The teachers and staff at Madison Waldorf know that children are exposed to some level of media or electronic experiences. The benefits of a Waldorf education are undermined by electronic exposure, as it affects their behavior in play, social situations, and in the classroom learning environment. We strongly recommend that families restrict television, radio, magazines and computer exposure, especially on school nights.

A central aim of Madison Waldorf School is to stimulate the healthy development of the child’s own imagination. We recommend restricting media exposure because we are concerned that electronic media hampers the development of the child’s imagination. We see first hand the physical effects of the medium on the developing child in their classroom behavior, as well as the effects the media programming content has on play, respect, and values. We have found that mass media works against the healthy development of sound thinking and seriously weakens a child’s ability to deal with reality. Students accustomed to passively receiving impressions have difficulty making the inner effort necessary to sustain an imaginative train of thought or to follow a complicated mathematical process. Even so-called “educational” programming has an intellectual bias that can permanently color a child’s reaction to a subject.

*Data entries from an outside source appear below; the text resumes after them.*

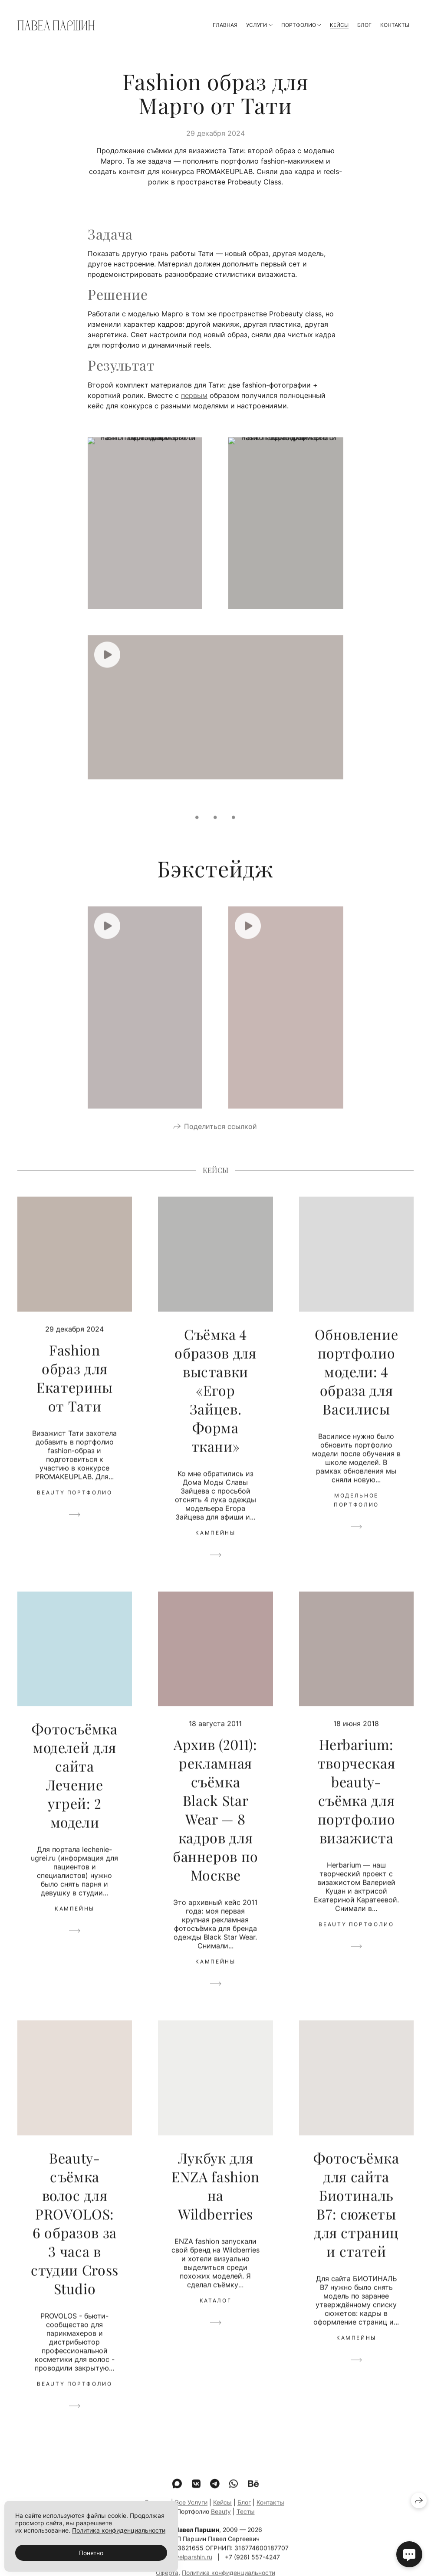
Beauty (221, 2524)
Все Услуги (191, 2515)
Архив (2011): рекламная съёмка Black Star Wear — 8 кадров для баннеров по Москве (215, 1822)
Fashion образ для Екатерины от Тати (74, 1390)
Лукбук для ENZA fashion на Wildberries (215, 2198)
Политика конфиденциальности (118, 2530)
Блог (364, 25)
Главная (225, 25)
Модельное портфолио (356, 1513)
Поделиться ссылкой (220, 1139)
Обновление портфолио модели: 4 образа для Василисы (356, 1384)
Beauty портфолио (74, 1505)
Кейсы (339, 25)
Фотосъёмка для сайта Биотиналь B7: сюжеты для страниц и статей (356, 2217)
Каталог (215, 2313)
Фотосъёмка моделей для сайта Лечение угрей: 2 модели (74, 1788)
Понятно (91, 2552)
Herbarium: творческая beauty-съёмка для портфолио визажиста (356, 1804)
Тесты (246, 2524)
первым (194, 395)
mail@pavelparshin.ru (181, 2569)
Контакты (394, 25)
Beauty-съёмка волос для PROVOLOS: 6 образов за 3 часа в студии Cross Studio (74, 2235)
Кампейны (215, 1545)
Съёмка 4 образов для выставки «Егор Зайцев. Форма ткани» (215, 1402)
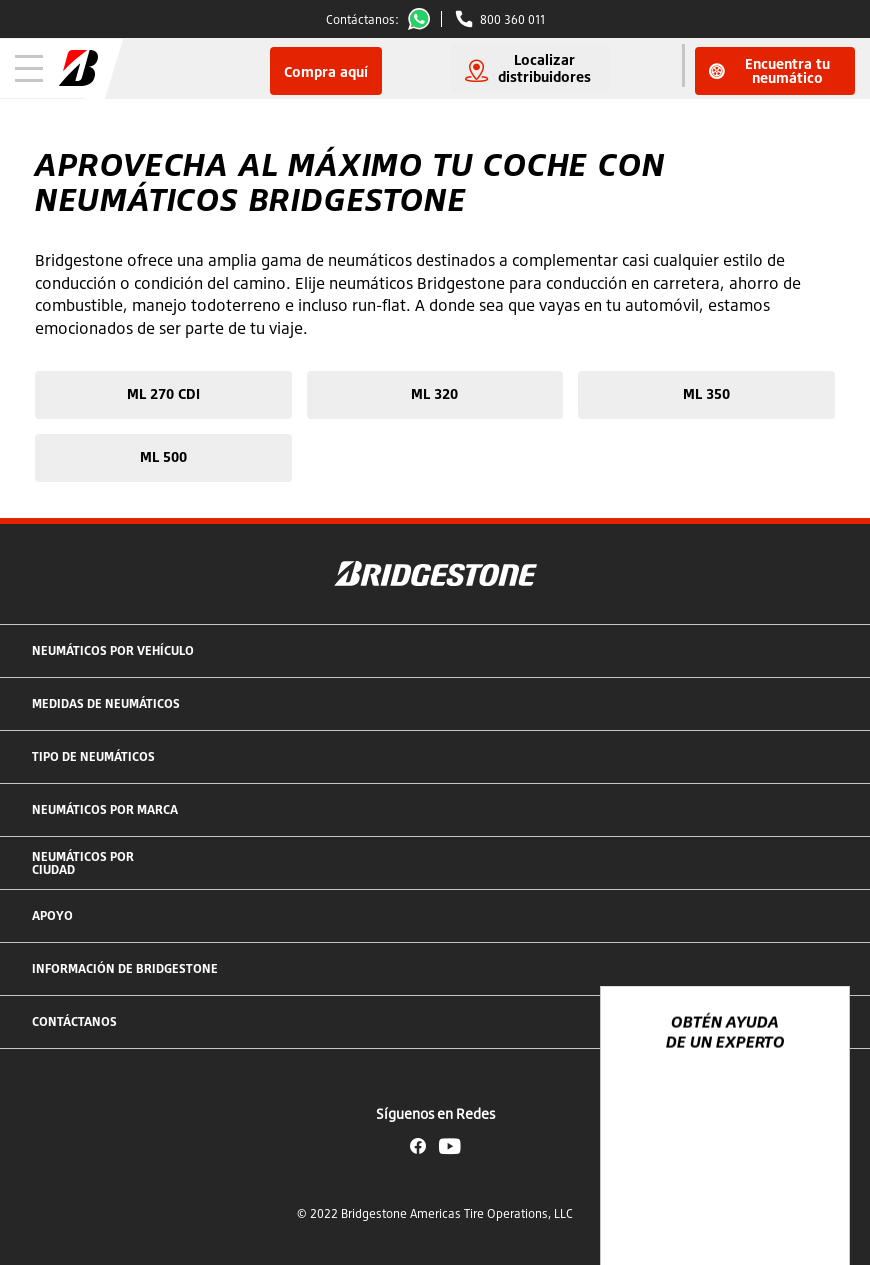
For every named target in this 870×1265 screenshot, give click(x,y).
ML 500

Media exposure is particularly detrimental in a Waldorf school because it prevents the student from fully developing the creative thinking capacities that are central to our educational goals. We would like our students to view the world through their own eyes, rather than through the lens of someone else’s camera. By delaying a child’s exposure to mass electronic media until the student’s will and feeling life have reached a certain level of maturity, we hope to encourage an enlightened, inquiry-based relationship to technology.